+++ Raw data +++

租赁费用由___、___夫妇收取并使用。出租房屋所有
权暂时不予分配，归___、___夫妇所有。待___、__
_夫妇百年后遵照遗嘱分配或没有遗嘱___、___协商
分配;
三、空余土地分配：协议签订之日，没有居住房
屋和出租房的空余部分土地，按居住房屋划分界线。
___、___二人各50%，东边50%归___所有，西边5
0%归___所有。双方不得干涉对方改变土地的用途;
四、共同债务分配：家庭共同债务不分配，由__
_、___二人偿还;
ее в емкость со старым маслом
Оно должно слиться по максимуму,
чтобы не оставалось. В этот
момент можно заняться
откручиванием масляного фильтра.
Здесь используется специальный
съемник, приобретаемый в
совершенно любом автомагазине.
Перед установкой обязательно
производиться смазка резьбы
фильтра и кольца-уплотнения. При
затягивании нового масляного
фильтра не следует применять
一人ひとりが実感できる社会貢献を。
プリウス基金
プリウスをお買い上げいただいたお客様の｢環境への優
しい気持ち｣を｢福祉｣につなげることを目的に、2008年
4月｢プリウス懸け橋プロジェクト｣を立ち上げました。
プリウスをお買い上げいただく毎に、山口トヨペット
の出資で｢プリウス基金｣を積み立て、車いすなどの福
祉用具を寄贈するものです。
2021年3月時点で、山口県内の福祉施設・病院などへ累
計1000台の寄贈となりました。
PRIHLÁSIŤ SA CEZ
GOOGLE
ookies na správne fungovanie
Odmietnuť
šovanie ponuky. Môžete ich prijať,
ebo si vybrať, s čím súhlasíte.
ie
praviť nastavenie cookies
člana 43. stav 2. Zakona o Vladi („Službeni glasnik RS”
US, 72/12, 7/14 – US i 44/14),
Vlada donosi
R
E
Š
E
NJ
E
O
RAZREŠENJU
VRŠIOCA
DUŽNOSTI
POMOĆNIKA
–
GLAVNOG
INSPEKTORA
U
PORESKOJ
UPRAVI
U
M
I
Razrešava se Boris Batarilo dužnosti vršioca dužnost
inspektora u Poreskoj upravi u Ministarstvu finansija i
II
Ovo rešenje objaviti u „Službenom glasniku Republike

+++

What needs to be done - I would like the records restated exactly, with every line intact.

Answer area -
租赁费用由___、___夫妇收取并使用。出租房屋所有
权暂时不予分配，归___、___夫妇所有。待___、__
_夫妇百年后遵照遗嘱分配或没有遗嘱___、___协商
分配;
三、空余土地分配：协议签订之日，没有居住房
屋和出租房的空余部分土地，按居住房屋划分界线。
___、___二人各50%，东边50%归___所有，西边5
0%归___所有。双方不得干涉对方改变土地的用途;
四、共同债务分配：家庭共同债务不分配，由__
_、___二人偿还;
ее в емкость со старым маслом
Оно должно слиться по максимуму,
чтобы не оставалось. В этот
момент можно заняться
откручиванием масляного фильтра.
Здесь используется специальный
съемник, приобретаемый в
совершенно любом автомагазине.
Перед установкой обязательно
производиться смазка резьбы
фильтра и кольца-уплотнения. При
затягивании нового масляного
фильтра не следует применять
一人ひとりが実感できる社会貢献を。
プリウス基金
プリウスをお買い上げいただいたお客様の｢環境への優
しい気持ち｣を｢福祉｣につなげることを目的に、2008年
4月｢プリウス懸け橋プロジェクト｣を立ち上げました。
プリウスをお買い上げいただく毎に、山口トヨペット
の出資で｢プリウス基金｣を積み立て、車いすなどの福
祉用具を寄贈するものです。
2021年3月時点で、山口県内の福祉施設・病院などへ累
計1000台の寄贈となりました。
PRIHLÁSIŤ SA CEZ
GOOGLE
ookies na správne fungovanie
Odmietnuť
šovanie ponuky. Môžete ich prijať,
ebo si vybrať, s čím súhlasíte.
ie
praviť nastavenie cookies
člana 43. stav 2. Zakona o Vladi („Službeni glasnik RS”
US, 72/12, 7/14 – US i 44/14),
Vlada donosi
R
E
Š
E
NJ
E
O
RAZREŠENJU
VRŠIOCA
DUŽNOSTI
POMOĆNIKA
–
GLAVNOG
INSPEKTORA
U
PORESKOJ
UPRAVI
U
M
I
Razrešava se Boris Batarilo dužnosti vršioca dužnost
inspektora u Poreskoj upravi u Ministarstvu finansija i
II
Ovo rešenje objaviti u „Službenom glasniku Republike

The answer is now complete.